Wednesday, April 6, 2011

The Tsunami, the Geisha and a song.

The Tsunami, the Geisha and a song.
(A story by Joel Baumwoll based on the reporting of Norimitsu Onishi and published in The New York Times, April 4, 2011).

The giant wave that destroyed villages in Japan was the fourth that Tsuyako Ito had experienced in her eighty-four years living in the coastal village of Kamaishi.
 According to an article in the New York Times http://www.nytimes.com/2011/04/05/world/asia/05geisha.html?scp=1&sq=The%2084%20year%20old%20geisha&st=cse this one was “most frightening.”

Twice in her life, she had been carried to safety from the waves.  The first time when she was six-years old.  This time, her rescuer was a fifty-nine year-old owner of a sake store, Hiroyuki Maruki.  As the floodwaters tore at Ito’s hilltop home, she knew she must run or die.  Her grandmother had told her that a tsunami is “like a wide-open mouth that swallows everything in its path, so that victory comes to those who run away as fast as possible.”
So run, she did.  With regret, because Ito was scheduled to perform that evening at an exclusive hotel restaurant in the 117 year-old ryotei where she began working as a Geisha seventy years ago.  The Times report quotes Setsuko Kanazawa, whose family owns Saiwairo, the ryotei where she performs describing Ito as “a famous beauty, she both danced and played the shamisen, while most geishas were skilled only at playing the shamisen.”
Ito’s dream as a child was to “become a leading geisha in Kamaishi.  Her nephew says that her father, whose small time construction company had ties with the yakuza, supported her ambitions.  He is quoted as saying that her father was said to have told her she was suited for that life.  He added, “I think he did it to guarantee some debts.”
Recovering from her ordeal in a rescue center, Ito was sad that she had been unable to sing that night.  As the Times reports, she was hired to entertain a party of four in honor of a colleague’s transfer from Kamaishi.  Ito reported that she had picked just the right song, one meant to steel young samurai going to their first battle.
“I’d practiced the night before, and after putting my thoughts together, I thought this song would be all right,” she said, explaining that the song told the story of a young samurai on horseback going to his first, long-awaited battle.  “It ended without my singing,” she said. “It’s such a nice song, too.”

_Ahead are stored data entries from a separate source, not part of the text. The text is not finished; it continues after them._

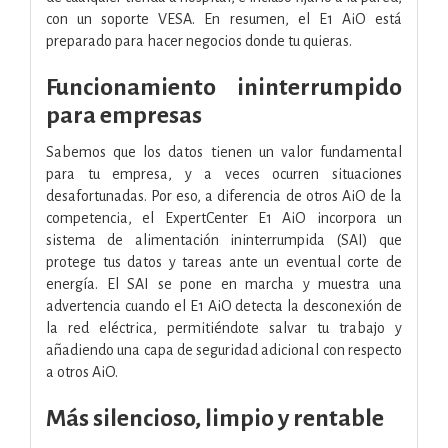
con un soporte VESA. En resumen, el E1 AiO está
preparado para hacer negocios donde tu quieras.
Funcionamiento ininterrumpido
para empresas
Sabemos que los datos tienen un valor fundamental
para tu empresa, y a veces ocurren situaciones
desafortunadas. Por eso, a diferencia de otros AiO de la
competencia, el ExpertCenter E1 AiO incorpora un
sistema de alimentación ininterrumpida (SAI) que
protege tus datos y tareas ante un eventual corte de
energía. El SAI se pone en marcha y muestra una
advertencia cuando el E1 AiO detecta la desconexión de
la red eléctrica, permitiéndote salvar tu trabajo y
añadiendo una capa de seguridad adicional con respecto
a otros AiO.
Más silencioso, limpio y rentable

But her song was not to be.  As the earth shook, and the giant waves broke through the famous seawall built to withstand the mightiest tsunami, Ito knew enough to run.  But her legs gave out, and she would have perished with 1300 of Kamaishi’s residents had it not been for Mr.  Maruki.
He lifted Ito on his back and carried her to the top of a hill, away from the rushing waters.  “I thought she’d be light, but she was surprisingly heavy,” Mr. Maruki told the Times reporter.  “I wondered at one point what I was going to do.”
Ito had no doubts about her rescuer though, recalling, “feeling the soft warmth of his back.”  Why had Maruki risked his life to come looking for her as walls collapsed and neighbors were swept away?
He explained that he is the president of a group dedicated to preserving an old melody called “Kamaishi Seashore Song.”
“She is the only one who knows how to sing that song,” Mr. Maruki said.